Como expresión de la santidad de la Iglesia, se debe
reconocer una excelencia objetiva a la vida consagrada, que
refleja el mismo modo de vivir de Cristo. Precisamente por esto,
ella es una manifestación particularmente rica de los
bienes evangélicos y una realización más
completa del fin de la Iglesia que es la santificación
de la humanidad. La vida consagrada anuncia y, en cierto sentido,
anticipa el tiempo futuro, cuando, alcanzada la plenitud del
Reino de los cielos presente ya en germen y en el misterio (62),
los hijos de la resurrección no tomarán mujer
o marido, sino que serán como ángeles de Dios
(cf. Mt 22, 30).
En efecto, la excelencia de la castidad perfecta por el Reino (63),
considerada con razón la «puerta» de toda
la vida consagrada (64), es objeto de la constante enseñanza
de la Iglesia. Esta manifiesta, al mismo tiempo, gran estima
por la vocación al matrimonio, que hace de los cónyuges
«testigos y colaboradores de la fecundidad de la madre
Iglesia como símbolo y participación de aquel
amor con el que Cristo amó a su esposa y se entregó
por ella» (65).
En este horizonte común a toda la vida consagrada, se
articulan vías distintas entre sí, pero complementarias.
Los religiosos y las religiosas dedicados íntegramente
a la contemplación son en modo especial imagen de Cristo
en oración en el monte (66). Las personas consagradas
de vida activa lo manifiestan «anunciando a las gentes
el reino de Dios, curando a los enfermos y lisiados, convirtiendo
a los pecadores en fruto bueno, bendiciendo a los niños
y haciendo el bien a todos» (67). Las personas consagradas
en los institutos seculares realizan un servicio particular
para la venida del reino de Dios, uniendo en una síntesis
específica el valor de la consagración y el de
la secularidad. Viviendo su consagración en el mundo
y a partir del mundo (68), «se esfuerzan por impregnar
todas las cosas con el espíritu evangélico, para
fortaleza y crecimiento del cuerpo de Cristo» (69). Participan,
para ello, en la obra evangelizadora de la Iglesia mediante
el testimonio personal de vida cristiana, el empeño por
ordenar según Dios las realidades temporales, la colaboración
en el servicio de la comunidad eclesial, de acuerdo con el estilo
de vida secular que les es propio (70).
Testimoniar el evangelio de las bienaventuranzas
33. Misión peculiar de la vida consagrada es mantener
viva en los bautizados la conciencia de los valores fundamentales
del evangelio, dando «un testimonio magnífico y
extraordinario de que sin el espíritu de las bienaventuranzas
no se puede transformar este mundo y ofrecerlo a Dios» (71).

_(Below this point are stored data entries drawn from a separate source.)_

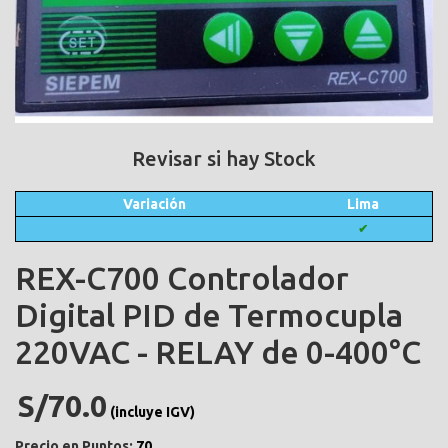
Revisar si hay Stock
Variación
Lima
✔
REX-C700 Controlador
Digital PID de Termocupla
220VAC - RELAY de 0-400°C
S/70.0
(incluye IGV)
Precio en Puntos:
70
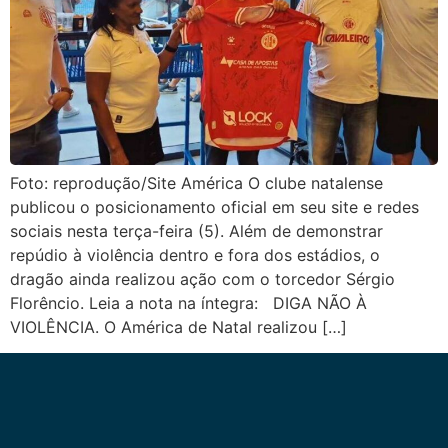
Foto: reprodução/Site América O clube natalense
publicou o posicionamento oficial em seu site e redes
sociais nesta terça-feira (5). Além de demonstrar
repúdio à violência dentro e fora dos estádios, o
dragão ainda realizou ação com o torcedor Sérgio
Florêncio. Leia a nota na íntegra: DIGA NÃO À
VIOLÊNCIA. O América de Natal realizou […]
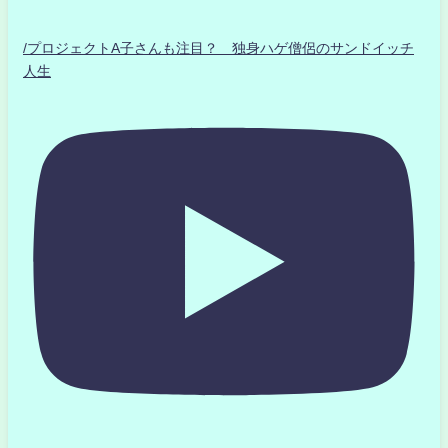
/プロジェクトA子さんも注目？ 独身ハゲ僧侶のサンドイッチ
人生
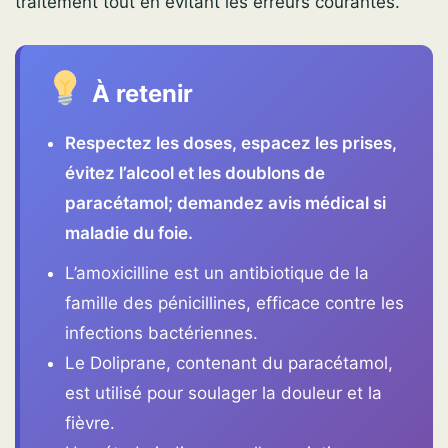
traitement tout en évitant les erreurs courantes.
À retenir
Respectez les doses, espacez les prises,
évitez l’alcool et les doublons de
paracétamol; demandez avis médical si
maladie du foie.
L’amoxicilline est un antibiotique de la
famille des pénicillines, efficace contre les
infections bactériennes.
Le Doliprane, contenant du paracétamol,
est utilisé pour soulager la douleur et la
fièvre.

De este modo la vida consagrada aviva continuamente en la conciencia
del pueblo de Dios la exigencia de responder con la santidad
de la vida al amor de Dios derramado en los corazones por el
Espíritu santo (cf. Rom 5, 5), reflejando en la conducta
la consagración sacramental obrada por Dios en el bautismo,
la confirmación o el orden. En efecto, se debe pasar
de la santidad comunicada por los sacramentos a la santidad
de la vida cotidiana. La vida consagrada, con su misma presencia
en la Iglesia, se pone al servicio de la consagración
de la vida de cada fiel, laico o clérigo.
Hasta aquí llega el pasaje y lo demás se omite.